From the very first line of the data to the line containing "栽种吉日 (878, 636)", retype everything exactly, leaving the pictures behind.

§

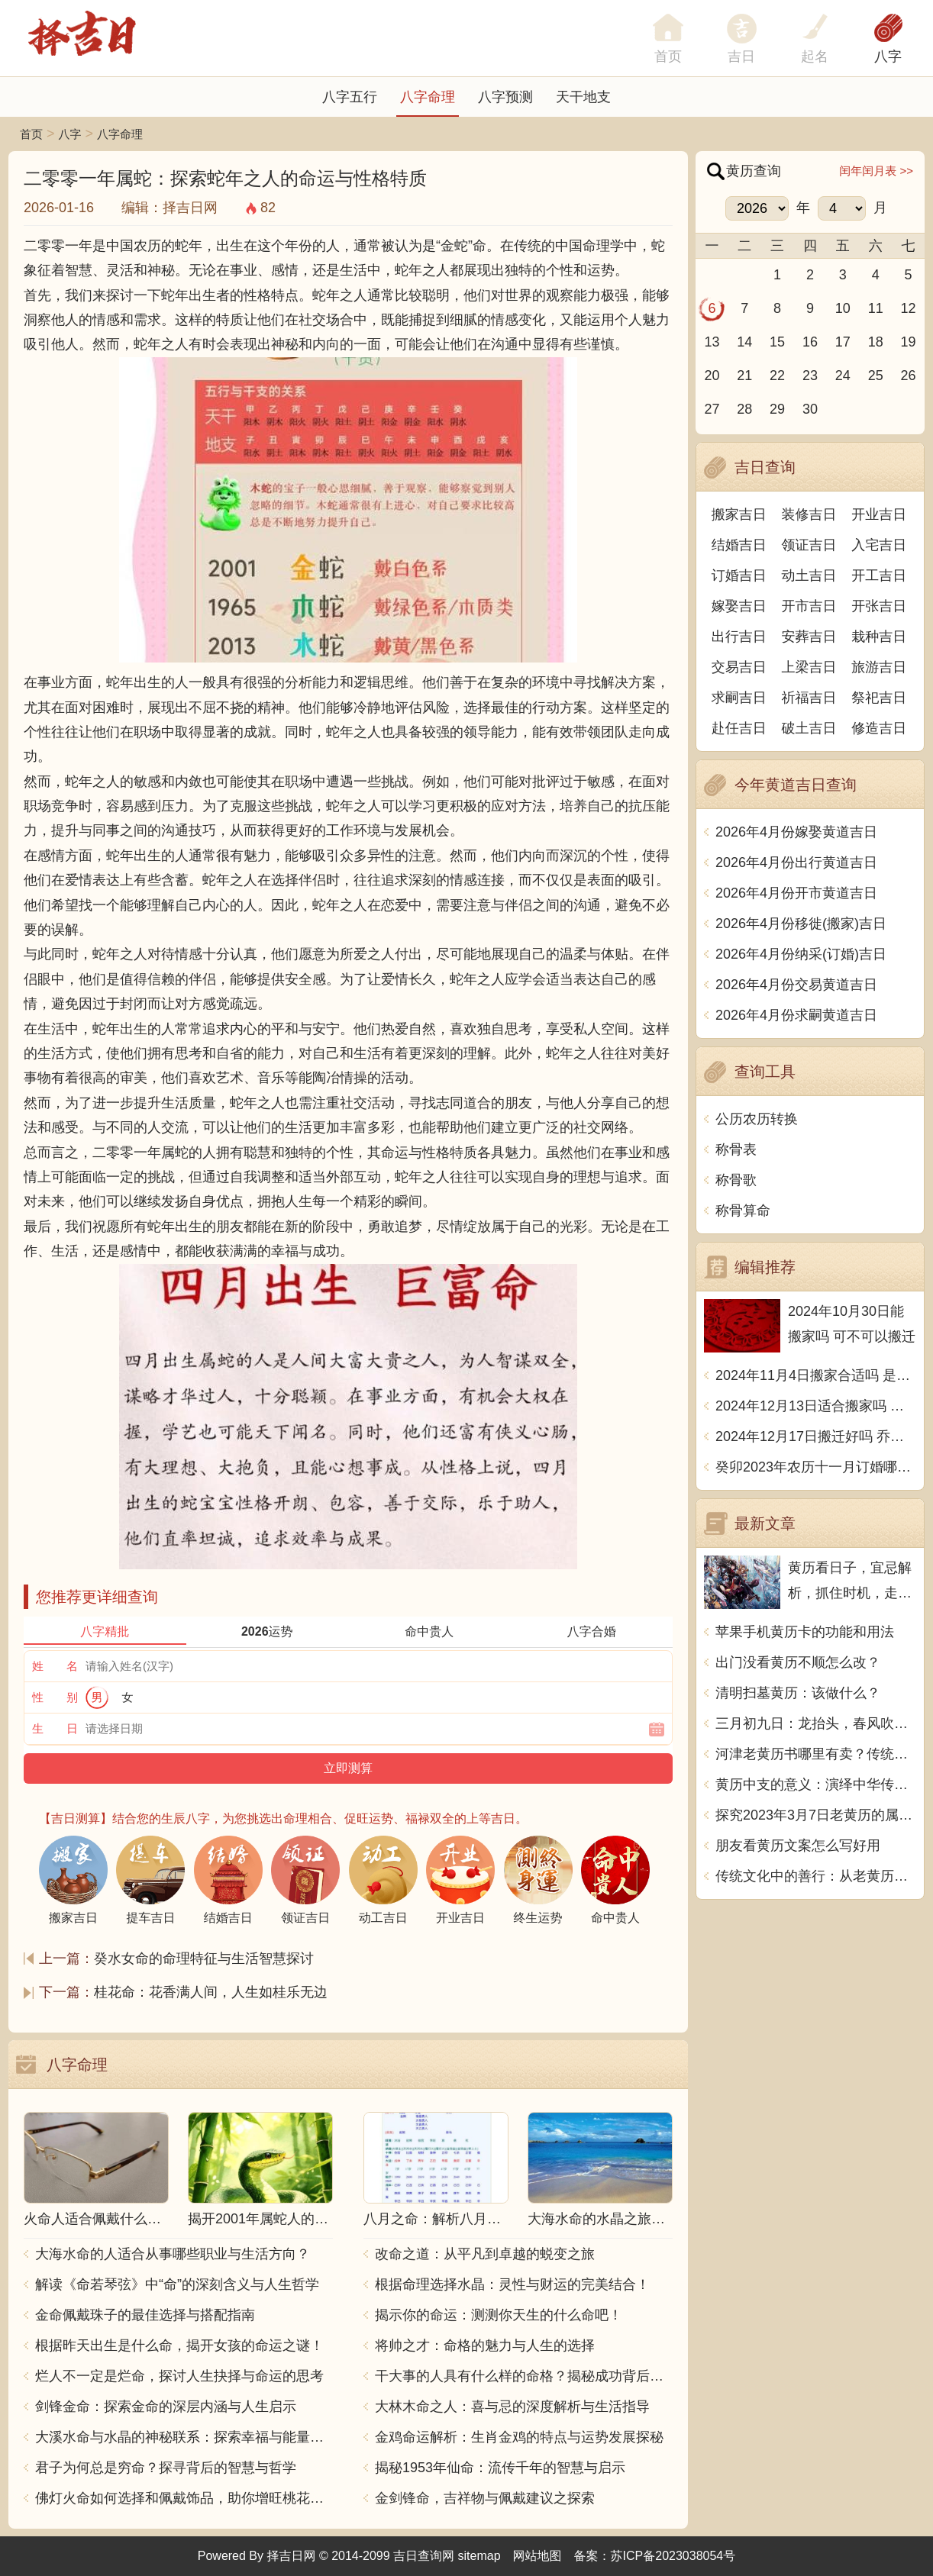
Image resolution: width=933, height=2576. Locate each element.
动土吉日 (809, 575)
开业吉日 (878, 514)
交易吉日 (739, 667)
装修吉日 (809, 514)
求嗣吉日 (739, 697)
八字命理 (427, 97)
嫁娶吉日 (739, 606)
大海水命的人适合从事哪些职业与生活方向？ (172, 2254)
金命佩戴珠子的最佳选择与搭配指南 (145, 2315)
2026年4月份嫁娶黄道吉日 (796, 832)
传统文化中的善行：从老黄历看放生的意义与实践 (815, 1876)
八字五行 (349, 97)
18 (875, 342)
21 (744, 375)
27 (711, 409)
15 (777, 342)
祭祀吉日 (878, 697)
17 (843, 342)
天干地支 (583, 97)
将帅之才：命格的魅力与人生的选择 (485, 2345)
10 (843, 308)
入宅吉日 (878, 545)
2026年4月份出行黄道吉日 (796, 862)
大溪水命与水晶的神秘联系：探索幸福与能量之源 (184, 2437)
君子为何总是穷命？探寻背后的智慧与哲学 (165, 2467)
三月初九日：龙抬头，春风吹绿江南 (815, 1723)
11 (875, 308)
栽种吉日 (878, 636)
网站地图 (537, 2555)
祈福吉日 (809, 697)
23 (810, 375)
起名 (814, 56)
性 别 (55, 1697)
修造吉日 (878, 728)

§

> Output of the task
Image resolution: width=933, height=2576. Locate each element.
动土吉日 (809, 575)
开业吉日 (878, 514)
交易吉日 (739, 667)
装修吉日 (809, 514)
求嗣吉日 (739, 697)
八字命理 (427, 97)
嫁娶吉日 (739, 606)
大海水命的人适合从事哪些职业与生活方向？ (172, 2254)
金命佩戴珠子的最佳选择与搭配指南 (145, 2315)
2026年4月份嫁娶黄道吉日 (796, 832)
传统文化中的善行：从老黄历看放生的意义与实践 (815, 1876)
八字五行 (349, 97)
18 (875, 342)
21 (744, 375)
27 (711, 409)
15 (777, 342)
祭祀吉日 (878, 697)
17 (843, 342)
天干地支 (583, 97)
将帅之才：命格的魅力与人生的选择 (485, 2345)
10 (843, 308)
入宅吉日 (878, 545)
2026年4月份出行黄道吉日 (796, 862)
大溪水命与水晶的神秘联系：探索幸福与能量之源 (184, 2437)
君子为何总是穷命？探寻背后的智慧与哲学 (165, 2467)
三月初九日：龙抬头，春风吹绿江南 (815, 1723)
11 (875, 308)
栽种吉日 (878, 636)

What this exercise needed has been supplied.